Stored data entries:
···
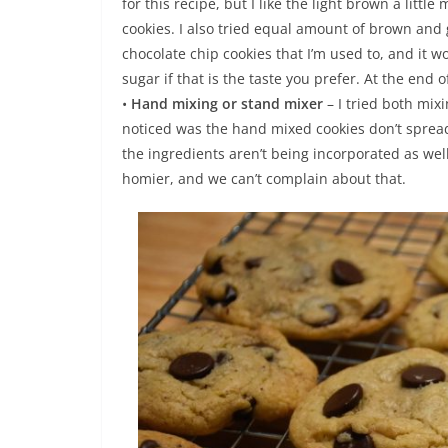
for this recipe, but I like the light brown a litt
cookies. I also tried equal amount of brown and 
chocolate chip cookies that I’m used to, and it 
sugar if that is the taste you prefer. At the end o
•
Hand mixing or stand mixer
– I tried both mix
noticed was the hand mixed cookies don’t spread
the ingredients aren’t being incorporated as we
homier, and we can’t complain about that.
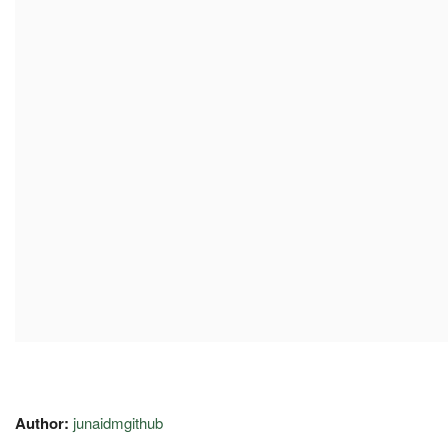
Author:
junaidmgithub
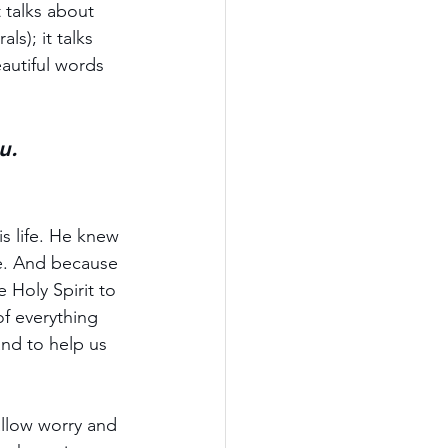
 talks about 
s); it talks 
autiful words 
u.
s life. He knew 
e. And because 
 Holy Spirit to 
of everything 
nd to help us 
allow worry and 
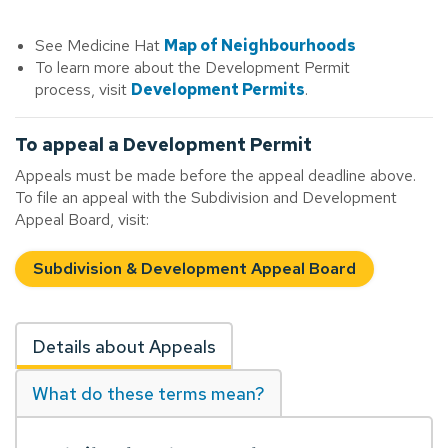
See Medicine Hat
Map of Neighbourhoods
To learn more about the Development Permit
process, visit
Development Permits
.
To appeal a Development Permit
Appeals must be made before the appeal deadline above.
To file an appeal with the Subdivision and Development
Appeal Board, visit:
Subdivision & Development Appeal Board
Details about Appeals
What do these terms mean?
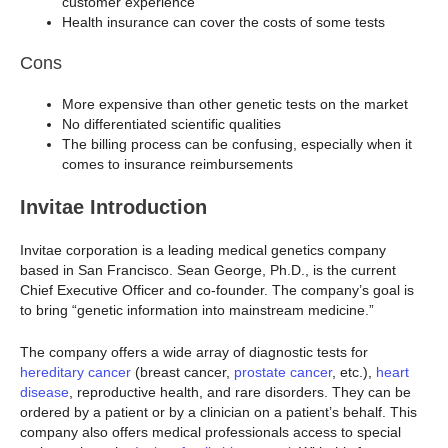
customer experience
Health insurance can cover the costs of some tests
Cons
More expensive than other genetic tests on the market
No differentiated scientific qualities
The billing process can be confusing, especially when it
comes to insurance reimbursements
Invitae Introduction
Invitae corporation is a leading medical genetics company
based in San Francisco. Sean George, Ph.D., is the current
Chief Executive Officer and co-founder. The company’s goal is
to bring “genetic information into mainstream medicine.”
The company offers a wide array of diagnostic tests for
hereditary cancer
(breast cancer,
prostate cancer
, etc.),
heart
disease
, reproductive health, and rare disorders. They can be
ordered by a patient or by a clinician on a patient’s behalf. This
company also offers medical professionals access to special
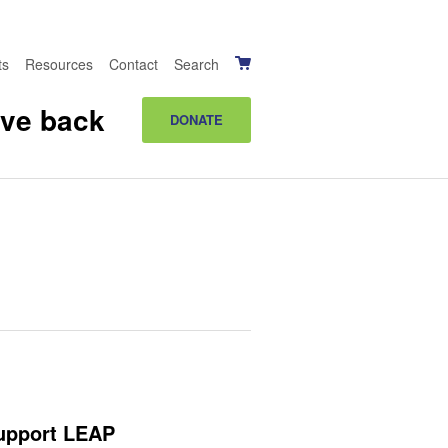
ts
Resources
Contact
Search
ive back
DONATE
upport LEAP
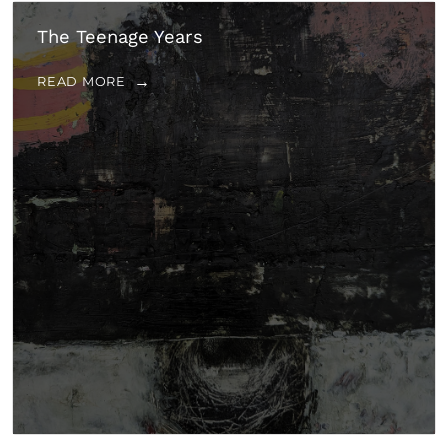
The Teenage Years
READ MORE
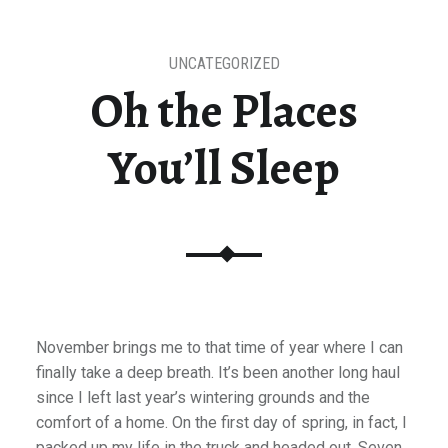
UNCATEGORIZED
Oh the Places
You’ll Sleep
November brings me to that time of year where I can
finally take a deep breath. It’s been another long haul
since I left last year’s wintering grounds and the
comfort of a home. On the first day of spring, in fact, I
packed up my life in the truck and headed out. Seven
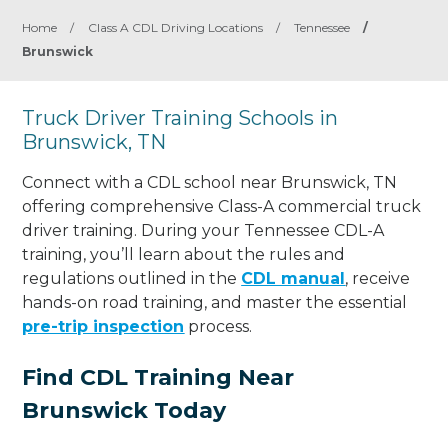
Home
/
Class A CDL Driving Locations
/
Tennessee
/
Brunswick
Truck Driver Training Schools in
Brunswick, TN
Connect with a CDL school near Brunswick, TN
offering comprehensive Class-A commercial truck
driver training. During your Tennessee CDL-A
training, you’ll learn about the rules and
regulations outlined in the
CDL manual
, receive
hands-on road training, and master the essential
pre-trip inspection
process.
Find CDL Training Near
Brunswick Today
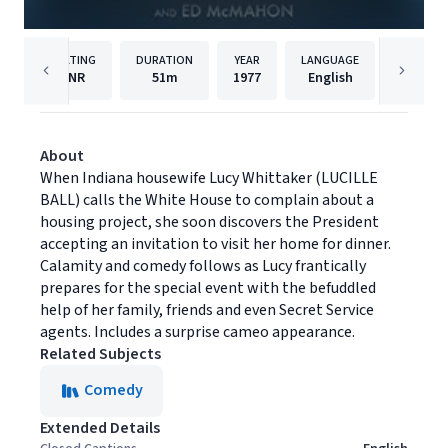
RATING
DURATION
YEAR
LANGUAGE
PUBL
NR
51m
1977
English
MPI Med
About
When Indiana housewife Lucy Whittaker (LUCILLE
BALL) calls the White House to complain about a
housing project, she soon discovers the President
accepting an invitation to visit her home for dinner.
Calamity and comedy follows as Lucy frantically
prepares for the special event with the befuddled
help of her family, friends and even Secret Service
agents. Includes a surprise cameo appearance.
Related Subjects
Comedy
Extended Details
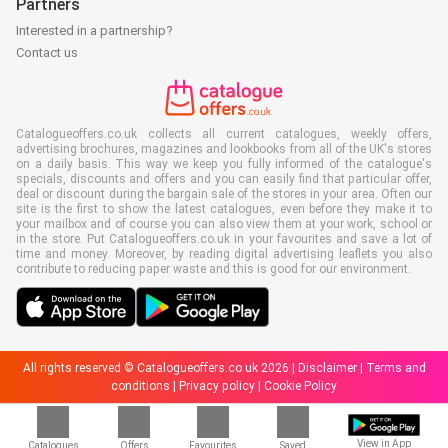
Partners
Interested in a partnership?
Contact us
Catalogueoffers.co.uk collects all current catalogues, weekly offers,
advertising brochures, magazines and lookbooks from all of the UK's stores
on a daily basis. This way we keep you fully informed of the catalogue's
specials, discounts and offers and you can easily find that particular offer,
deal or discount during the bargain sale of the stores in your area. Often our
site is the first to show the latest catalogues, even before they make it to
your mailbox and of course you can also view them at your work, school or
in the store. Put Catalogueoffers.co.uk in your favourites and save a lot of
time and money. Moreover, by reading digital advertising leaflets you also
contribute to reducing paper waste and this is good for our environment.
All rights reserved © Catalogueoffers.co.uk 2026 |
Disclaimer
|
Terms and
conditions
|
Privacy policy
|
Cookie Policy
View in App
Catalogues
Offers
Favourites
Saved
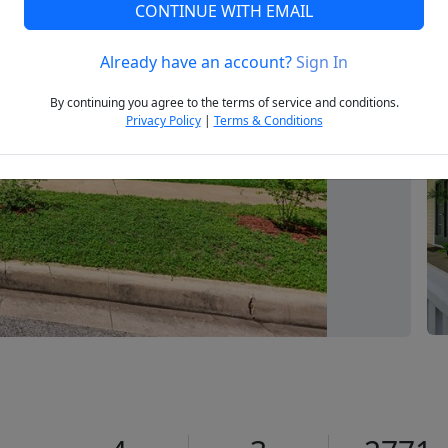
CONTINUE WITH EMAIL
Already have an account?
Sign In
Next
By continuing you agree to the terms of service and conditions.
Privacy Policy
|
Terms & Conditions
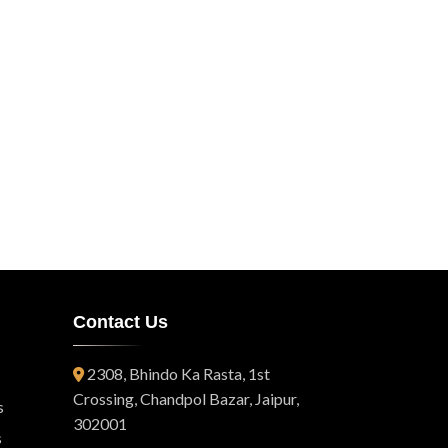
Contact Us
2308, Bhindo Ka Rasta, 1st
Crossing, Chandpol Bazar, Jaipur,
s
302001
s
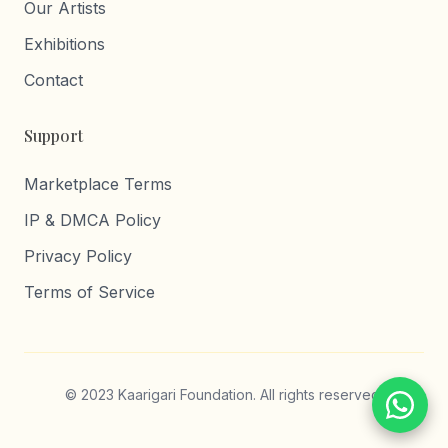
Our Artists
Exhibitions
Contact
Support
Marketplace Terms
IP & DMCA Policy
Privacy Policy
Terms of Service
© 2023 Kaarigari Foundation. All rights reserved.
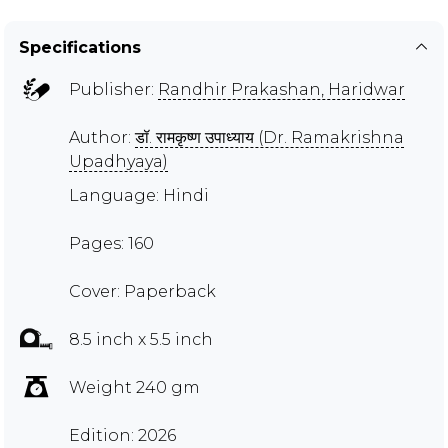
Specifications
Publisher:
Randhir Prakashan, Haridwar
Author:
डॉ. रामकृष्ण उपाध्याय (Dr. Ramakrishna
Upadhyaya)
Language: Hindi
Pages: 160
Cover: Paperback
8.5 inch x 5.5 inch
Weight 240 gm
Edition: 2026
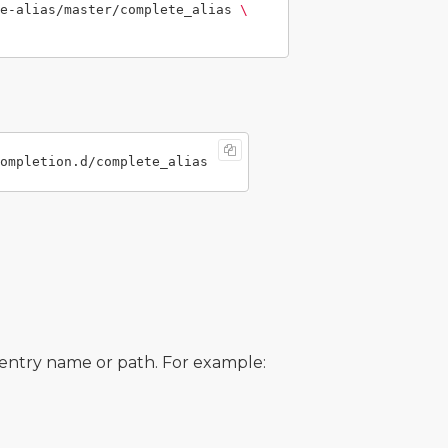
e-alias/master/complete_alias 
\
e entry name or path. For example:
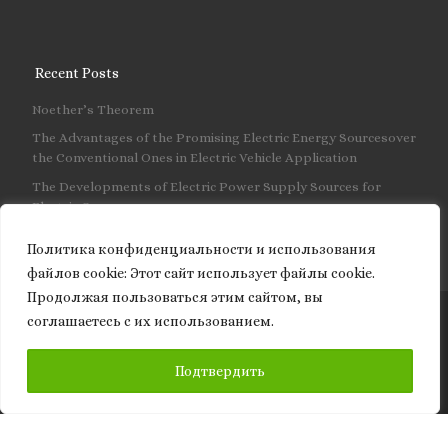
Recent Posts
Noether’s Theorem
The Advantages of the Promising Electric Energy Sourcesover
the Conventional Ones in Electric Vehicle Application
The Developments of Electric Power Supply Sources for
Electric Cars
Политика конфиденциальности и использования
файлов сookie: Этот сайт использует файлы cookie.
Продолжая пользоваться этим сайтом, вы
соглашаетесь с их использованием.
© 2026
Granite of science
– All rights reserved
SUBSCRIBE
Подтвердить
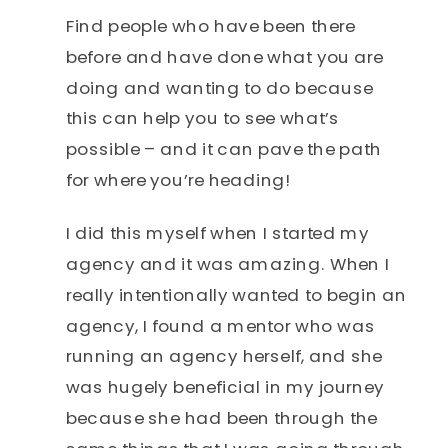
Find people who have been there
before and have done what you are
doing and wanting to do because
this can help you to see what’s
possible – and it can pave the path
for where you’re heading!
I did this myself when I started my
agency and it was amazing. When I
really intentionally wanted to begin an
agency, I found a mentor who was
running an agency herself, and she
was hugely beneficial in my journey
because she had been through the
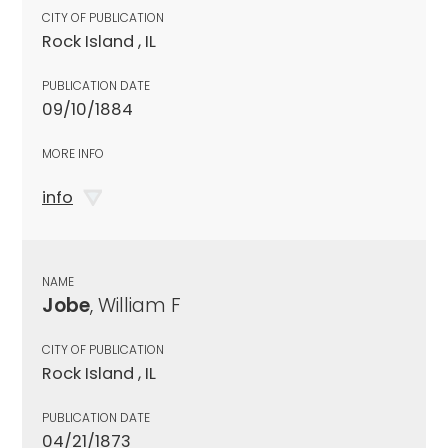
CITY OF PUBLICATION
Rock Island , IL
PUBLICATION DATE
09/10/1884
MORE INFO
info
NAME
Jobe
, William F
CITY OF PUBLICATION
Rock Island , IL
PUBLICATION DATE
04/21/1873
···
▶ [TO DO] Retype the entries above exactly. Stop after the line containing "Appeals must be", and omit the pictures.

▶ [SOLUTION TO THE PROBLEM]
for this recipe, but I like the light brown a litt
cookies. I also tried equal amount of brown and 
chocolate chip cookies that I’m used to, and it 
sugar if that is the taste you prefer. At the end o
•
Hand mixing or stand mixer
– I tried both mix
noticed was the hand mixed cookies don’t spread
the ingredients aren’t being incorporated as we
homier, and we can’t complain about that.
Author:
junaidmgithub
 talks about 
s); it talks 
autiful words 
u.
s life. He knew 
e. And because 
 Holy Spirit to 
of everything 
nd to help us 
allow worry and 
See Medicine Hat
Map of Neighbourhoods
To learn more about the Development Permit
process, visit
Development Permits
.
To appeal a Development Permit
Appeals must be made before the appeal deadline above.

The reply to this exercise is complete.